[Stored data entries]
Segment Open

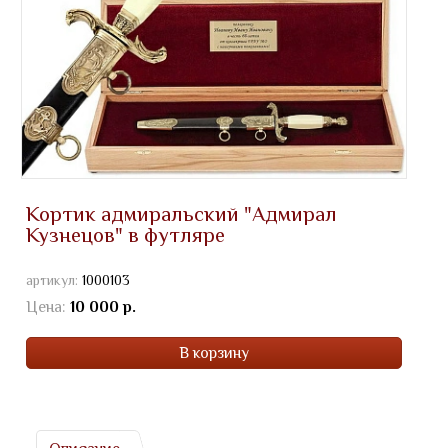
Кортик адмиральский "Адмирал
Кузнецов" в футляре
артикул:
1000103
Цена:
10 000 р.
В корзину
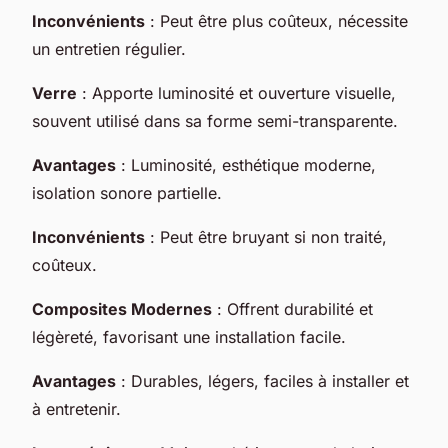
Inconvénients
: Peut être plus coûteux, nécessite
un entretien régulier.
Verre
: Apporte luminosité et ouverture visuelle,
souvent utilisé dans sa forme semi-transparente.
Avantages
: Luminosité, esthétique moderne,
isolation sonore partielle.
Inconvénients
: Peut être bruyant si non traité,
coûteux.
Composites Modernes
: Offrent durabilité et
légèreté, favorisant une installation facile.
Avantages
: Durables, légers, faciles à installer et
à entretenir.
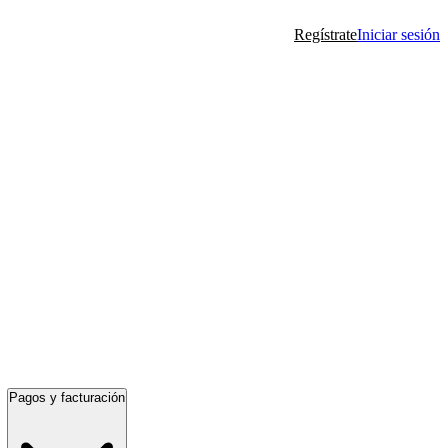
Regístrate
Iniciar sesión
Pagos y facturación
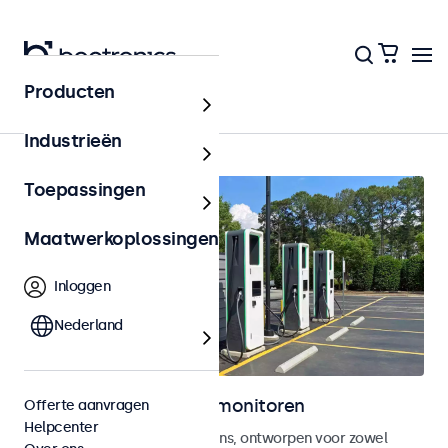
Producten
Home
Industrieën
Toepassingen
Maatwerkoplossingen
Inloggen
Nederland
Outdoor touchscreen monitoren
Offerte aanvragen
Helpcenter
Weersbestendige touchscreens, ontworpen voor zowel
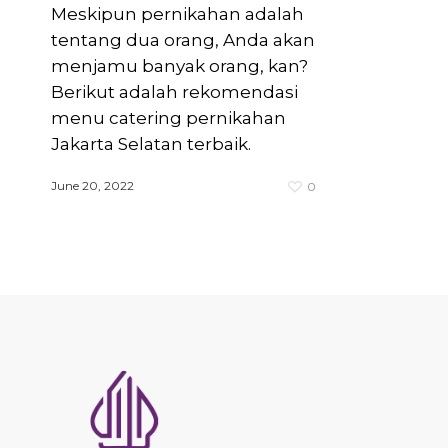
Meskipun pernikahan adalah
tentang dua orang, Anda akan
menjamu banyak orang, kan?
Berikut adalah rekomendasi
menu catering pernikahan
Jakarta Selatan terbaik.
June 20, 2022
0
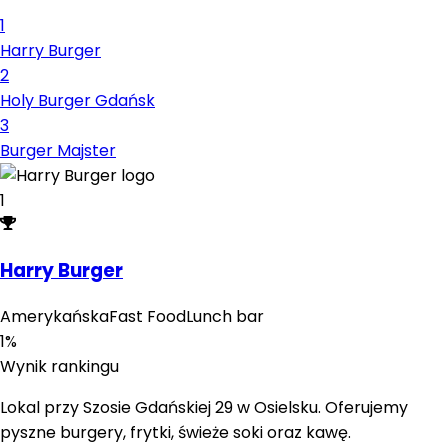
1
Harry Burger
2
Holy Burger Gdańsk
3
Burger Majster
1
Harry Burger
Amerykańska
Fast Food
Lunch bar
1
%
Wynik rankingu
Lokal przy Szosie Gdańskiej 29 w Osielsku. Oferujemy
pyszne burgery, frytki, świeże soki oraz kawę.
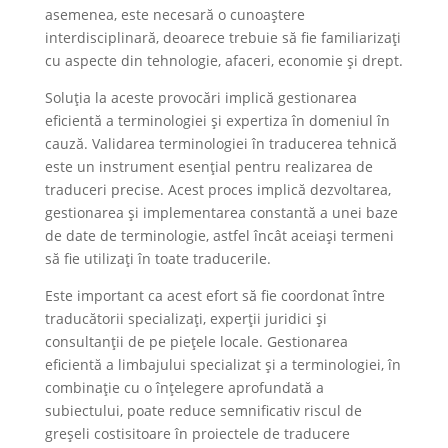
asemenea, este necesară o cunoaștere
interdisciplinară, deoarece trebuie să fie familiarizați
cu aspecte din tehnologie, afaceri, economie și drept.
Soluția la aceste provocări implică gestionarea
eficientă a terminologiei și expertiza în domeniul în
cauză. Validarea terminologiei în traducerea tehnică
este un instrument esențial pentru realizarea de
traduceri precise. Acest proces implică dezvoltarea,
gestionarea și implementarea constantă a unei baze
de date de terminologie, astfel încât aceiași termeni
să fie utilizați în toate traducerile.
Este important ca acest efort să fie coordonat între
traducătorii specializați, experții juridici și
consultanții de pe piețele locale. Gestionarea
eficientă a limbajului specializat și a terminologiei, în
combinație cu o înțelegere aprofundată a
subiectului, poate reduce semnificativ riscul de
greșeli costisitoare în proiectele de traducere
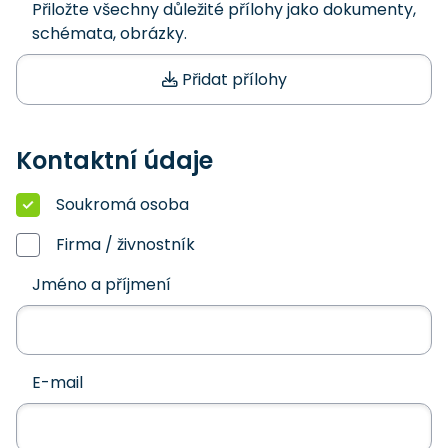
Přiložte všechny důležité přílohy jako dokumenty,
schémata, obrázky.
Přidat přílohy
Kontaktní údaje
Soukromá osoba
Firma / živnostník
Jméno a příjmení
E-mail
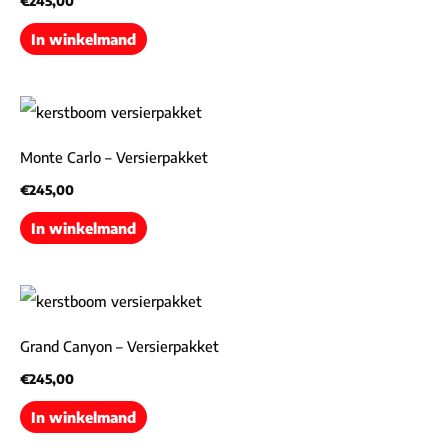
€
245,00
In winkelmand
Monte Carlo – Versierpakket
€
245,00
In winkelmand
Grand Canyon – Versierpakket
€
245,00
In winkelmand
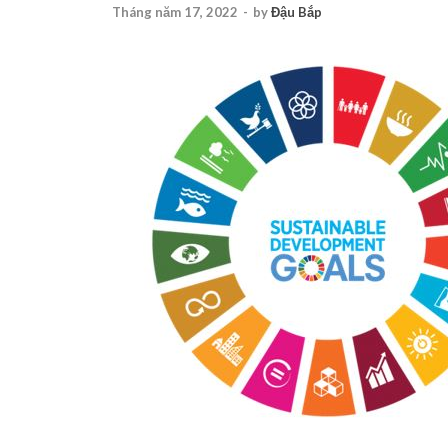
Tháng năm 17, 2022
-
by
Đậu Bắp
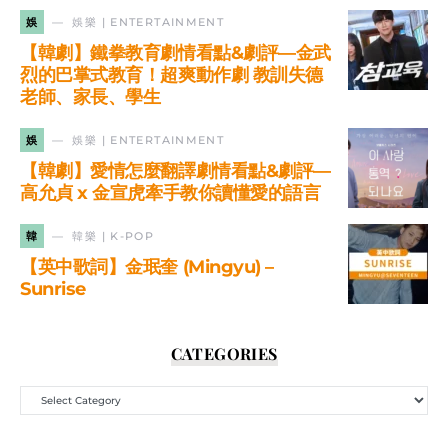
娛
娛樂 | ENTERTAINMENT
【韓劇】鐵拳教育劇情看點&劇評—金武
烈的巴掌式教育！超爽動作劇 教訓失德
老師、家長、學生
娛
娛樂 | ENTERTAINMENT
【韓劇】愛情怎麼翻譯劇情看點&劇評—
高允貞 x 金宣虎牽手教你讀懂愛的語言
韓
韓樂 | K-POP
【英中歌詞】金珉奎 (Mingyu) –
Sunrise
CATEGORIES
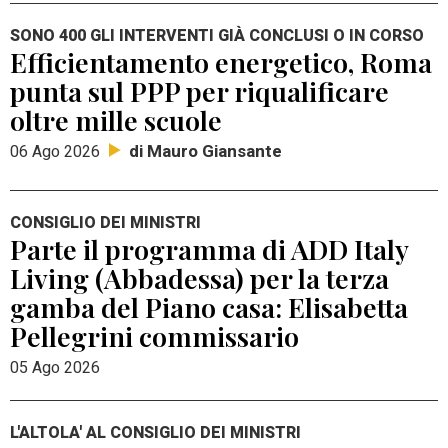
SONO 400 GLI INTERVENTI GIÀ CONCLUSI O IN CORSO
Efficientamento energetico, Roma
punta sul PPP per riqualificare
oltre mille scuole
di Mauro Giansante
06 Ago 2026
CONSIGLIO DEI MINISTRI
Parte il programma di ADD Italy
Living (Abbadessa) per la terza
gamba del Piano casa: Elisabetta
Pellegrini commissario
05 Ago 2026
L'ALTOLA' AL CONSIGLIO DEI MINISTRI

Segment Closed

## PROBLEM REQUIREMENTS
Return exactly the lines above, from the one with "à entretenir." up to and including the one with "menjamu banyak orang, kan?", and include no pictures.

## EXERCISE RESULT
à entretenir.
Regístrate
Iniciar sesión
Pagos y facturación
Producten
Home
Industrieën
Toepassingen
Maatwerkoplossingen
Inloggen
Nederland
Outdoor touchscreen monitoren
Offerte aanvragen
Helpcenter
Weersbestendige touchscreens, ontworpen voor zowel
Meskipun pernikahan adalah
tentang dua orang, Anda akan
menjamu banyak orang, kan?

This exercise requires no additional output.